(Dataset entries)
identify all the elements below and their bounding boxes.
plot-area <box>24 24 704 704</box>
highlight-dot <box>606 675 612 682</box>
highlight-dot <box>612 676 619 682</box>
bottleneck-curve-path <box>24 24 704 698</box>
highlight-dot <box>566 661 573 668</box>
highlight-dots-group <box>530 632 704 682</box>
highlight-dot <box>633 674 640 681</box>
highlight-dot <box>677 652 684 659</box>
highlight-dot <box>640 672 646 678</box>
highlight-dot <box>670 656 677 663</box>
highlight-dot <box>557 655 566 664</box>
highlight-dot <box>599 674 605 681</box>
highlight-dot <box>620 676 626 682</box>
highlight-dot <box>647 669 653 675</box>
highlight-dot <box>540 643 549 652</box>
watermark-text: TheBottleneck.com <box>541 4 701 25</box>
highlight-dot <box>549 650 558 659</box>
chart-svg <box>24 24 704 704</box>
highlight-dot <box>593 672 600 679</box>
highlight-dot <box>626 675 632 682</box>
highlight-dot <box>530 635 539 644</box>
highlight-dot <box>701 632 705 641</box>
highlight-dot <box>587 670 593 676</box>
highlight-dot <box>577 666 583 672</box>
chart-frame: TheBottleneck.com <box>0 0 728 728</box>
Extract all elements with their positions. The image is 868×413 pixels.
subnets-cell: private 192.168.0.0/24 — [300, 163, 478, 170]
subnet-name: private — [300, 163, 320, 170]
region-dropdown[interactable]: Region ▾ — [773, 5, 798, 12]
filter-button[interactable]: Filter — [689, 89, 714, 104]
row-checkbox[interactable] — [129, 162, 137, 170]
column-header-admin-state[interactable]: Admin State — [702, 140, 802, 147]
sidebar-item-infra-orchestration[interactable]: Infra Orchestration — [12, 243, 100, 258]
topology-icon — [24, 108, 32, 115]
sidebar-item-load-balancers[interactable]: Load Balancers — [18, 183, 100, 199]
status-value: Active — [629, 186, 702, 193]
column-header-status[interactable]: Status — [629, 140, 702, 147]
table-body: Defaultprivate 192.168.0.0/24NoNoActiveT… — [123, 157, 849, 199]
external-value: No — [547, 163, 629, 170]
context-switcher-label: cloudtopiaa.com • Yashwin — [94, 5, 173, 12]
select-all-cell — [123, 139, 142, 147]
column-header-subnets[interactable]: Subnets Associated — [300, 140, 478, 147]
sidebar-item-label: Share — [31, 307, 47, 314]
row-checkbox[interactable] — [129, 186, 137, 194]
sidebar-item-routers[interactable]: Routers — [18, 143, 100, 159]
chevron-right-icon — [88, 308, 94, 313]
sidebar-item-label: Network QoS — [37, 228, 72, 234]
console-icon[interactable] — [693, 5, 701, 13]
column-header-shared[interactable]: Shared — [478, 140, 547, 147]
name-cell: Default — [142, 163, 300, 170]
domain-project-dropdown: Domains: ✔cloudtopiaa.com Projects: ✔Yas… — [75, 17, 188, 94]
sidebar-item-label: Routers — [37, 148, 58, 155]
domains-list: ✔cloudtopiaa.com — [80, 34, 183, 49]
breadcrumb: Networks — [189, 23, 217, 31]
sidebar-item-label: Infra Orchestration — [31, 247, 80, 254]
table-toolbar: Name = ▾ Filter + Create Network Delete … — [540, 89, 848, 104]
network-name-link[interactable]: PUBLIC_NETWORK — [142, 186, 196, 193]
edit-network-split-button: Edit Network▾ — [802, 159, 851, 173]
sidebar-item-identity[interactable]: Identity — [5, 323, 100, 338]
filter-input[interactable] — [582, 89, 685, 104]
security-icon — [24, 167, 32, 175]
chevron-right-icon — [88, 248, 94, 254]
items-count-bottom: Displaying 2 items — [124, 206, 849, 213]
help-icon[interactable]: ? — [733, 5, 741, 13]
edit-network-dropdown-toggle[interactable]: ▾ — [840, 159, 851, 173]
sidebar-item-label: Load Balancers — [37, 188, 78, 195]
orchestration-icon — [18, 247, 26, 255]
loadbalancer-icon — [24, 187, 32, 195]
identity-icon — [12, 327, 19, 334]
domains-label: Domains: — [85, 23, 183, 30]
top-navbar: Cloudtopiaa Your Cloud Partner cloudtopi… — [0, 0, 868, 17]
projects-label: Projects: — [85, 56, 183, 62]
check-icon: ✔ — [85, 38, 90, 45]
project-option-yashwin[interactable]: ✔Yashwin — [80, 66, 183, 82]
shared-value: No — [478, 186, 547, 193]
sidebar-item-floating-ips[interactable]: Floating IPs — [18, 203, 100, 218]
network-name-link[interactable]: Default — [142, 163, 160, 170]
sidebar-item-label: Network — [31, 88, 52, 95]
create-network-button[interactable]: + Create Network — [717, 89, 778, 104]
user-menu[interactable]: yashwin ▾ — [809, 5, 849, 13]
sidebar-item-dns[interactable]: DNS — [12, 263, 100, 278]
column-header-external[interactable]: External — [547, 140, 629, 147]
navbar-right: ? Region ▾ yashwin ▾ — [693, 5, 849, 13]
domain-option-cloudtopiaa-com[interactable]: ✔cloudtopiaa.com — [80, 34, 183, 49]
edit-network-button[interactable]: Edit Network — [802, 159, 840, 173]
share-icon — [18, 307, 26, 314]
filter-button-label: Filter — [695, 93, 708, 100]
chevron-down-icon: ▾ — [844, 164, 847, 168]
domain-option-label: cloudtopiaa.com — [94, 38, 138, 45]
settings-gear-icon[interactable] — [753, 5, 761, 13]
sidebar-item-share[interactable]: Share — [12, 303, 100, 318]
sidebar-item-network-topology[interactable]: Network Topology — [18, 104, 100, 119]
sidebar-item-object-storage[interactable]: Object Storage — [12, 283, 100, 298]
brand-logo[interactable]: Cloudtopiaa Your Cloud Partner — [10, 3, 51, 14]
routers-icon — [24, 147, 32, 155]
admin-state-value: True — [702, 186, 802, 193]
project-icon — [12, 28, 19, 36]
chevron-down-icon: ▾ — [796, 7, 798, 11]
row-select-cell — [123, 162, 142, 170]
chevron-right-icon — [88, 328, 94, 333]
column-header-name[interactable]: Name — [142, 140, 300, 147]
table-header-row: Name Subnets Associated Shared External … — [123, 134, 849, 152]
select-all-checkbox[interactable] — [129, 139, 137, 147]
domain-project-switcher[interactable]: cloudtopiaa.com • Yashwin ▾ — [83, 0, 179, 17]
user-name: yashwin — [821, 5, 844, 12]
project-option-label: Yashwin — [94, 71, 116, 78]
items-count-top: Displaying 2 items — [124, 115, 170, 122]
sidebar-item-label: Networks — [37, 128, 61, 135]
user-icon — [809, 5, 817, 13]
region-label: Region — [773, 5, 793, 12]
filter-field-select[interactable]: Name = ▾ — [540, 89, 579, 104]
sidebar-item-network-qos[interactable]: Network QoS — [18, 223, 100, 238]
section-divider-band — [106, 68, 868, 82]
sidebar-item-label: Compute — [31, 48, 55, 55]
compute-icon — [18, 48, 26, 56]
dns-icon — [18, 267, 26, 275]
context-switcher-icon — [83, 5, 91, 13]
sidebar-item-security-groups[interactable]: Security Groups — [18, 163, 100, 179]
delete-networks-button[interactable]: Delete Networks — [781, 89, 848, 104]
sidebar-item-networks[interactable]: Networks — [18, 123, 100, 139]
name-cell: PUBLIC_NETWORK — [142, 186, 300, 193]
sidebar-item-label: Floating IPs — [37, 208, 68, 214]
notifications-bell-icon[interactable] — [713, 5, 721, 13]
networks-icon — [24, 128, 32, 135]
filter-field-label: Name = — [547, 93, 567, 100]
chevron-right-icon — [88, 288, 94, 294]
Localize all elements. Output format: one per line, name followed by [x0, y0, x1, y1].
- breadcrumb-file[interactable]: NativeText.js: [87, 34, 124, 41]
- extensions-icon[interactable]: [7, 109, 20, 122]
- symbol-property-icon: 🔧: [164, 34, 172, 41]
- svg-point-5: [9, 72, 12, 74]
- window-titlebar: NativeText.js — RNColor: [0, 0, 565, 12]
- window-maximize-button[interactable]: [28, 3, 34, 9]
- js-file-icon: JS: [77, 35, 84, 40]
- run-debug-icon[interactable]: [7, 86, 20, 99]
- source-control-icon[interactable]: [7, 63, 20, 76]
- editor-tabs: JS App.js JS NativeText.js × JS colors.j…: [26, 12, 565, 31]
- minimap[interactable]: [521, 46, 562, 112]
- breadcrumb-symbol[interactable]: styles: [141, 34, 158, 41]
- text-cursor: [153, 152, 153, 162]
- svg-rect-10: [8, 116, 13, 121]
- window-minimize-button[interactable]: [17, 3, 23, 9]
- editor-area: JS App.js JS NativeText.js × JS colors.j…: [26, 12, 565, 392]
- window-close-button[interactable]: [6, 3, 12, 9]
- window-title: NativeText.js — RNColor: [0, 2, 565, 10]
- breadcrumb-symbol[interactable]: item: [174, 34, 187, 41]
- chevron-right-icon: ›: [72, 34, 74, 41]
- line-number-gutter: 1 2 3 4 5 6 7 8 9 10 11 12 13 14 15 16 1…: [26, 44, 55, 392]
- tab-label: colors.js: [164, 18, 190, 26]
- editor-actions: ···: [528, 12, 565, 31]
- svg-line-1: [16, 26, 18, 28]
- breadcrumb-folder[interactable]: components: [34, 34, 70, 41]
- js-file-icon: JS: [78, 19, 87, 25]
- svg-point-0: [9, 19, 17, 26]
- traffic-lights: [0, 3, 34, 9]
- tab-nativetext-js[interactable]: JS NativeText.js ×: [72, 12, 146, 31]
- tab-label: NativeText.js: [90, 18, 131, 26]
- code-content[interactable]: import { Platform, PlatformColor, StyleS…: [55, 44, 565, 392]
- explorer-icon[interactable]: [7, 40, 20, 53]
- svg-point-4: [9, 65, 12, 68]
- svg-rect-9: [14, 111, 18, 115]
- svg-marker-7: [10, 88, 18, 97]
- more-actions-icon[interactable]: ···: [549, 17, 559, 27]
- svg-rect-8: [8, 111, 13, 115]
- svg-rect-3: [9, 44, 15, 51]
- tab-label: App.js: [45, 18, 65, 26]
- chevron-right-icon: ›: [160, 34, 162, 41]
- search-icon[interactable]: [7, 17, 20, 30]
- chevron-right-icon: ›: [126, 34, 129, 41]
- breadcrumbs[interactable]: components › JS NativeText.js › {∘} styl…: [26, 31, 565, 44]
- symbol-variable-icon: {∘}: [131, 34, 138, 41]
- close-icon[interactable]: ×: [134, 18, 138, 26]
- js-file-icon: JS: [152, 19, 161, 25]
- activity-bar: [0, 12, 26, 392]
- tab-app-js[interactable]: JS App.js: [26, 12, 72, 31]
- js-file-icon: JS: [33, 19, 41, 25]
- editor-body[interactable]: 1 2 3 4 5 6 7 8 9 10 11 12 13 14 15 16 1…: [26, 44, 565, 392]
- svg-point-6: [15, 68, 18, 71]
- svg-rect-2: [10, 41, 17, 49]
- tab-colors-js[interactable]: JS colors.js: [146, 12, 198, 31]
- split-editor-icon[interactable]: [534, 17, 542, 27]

- **INSTRUCTIONS FOR THE TASK**
Select and copy each line from the data that includes the word "actions".

- **SOLVED EXERCISE**
- editor-actions: ···: [528, 12, 565, 31]
- more-actions-icon[interactable]: ···: [549, 17, 559, 27]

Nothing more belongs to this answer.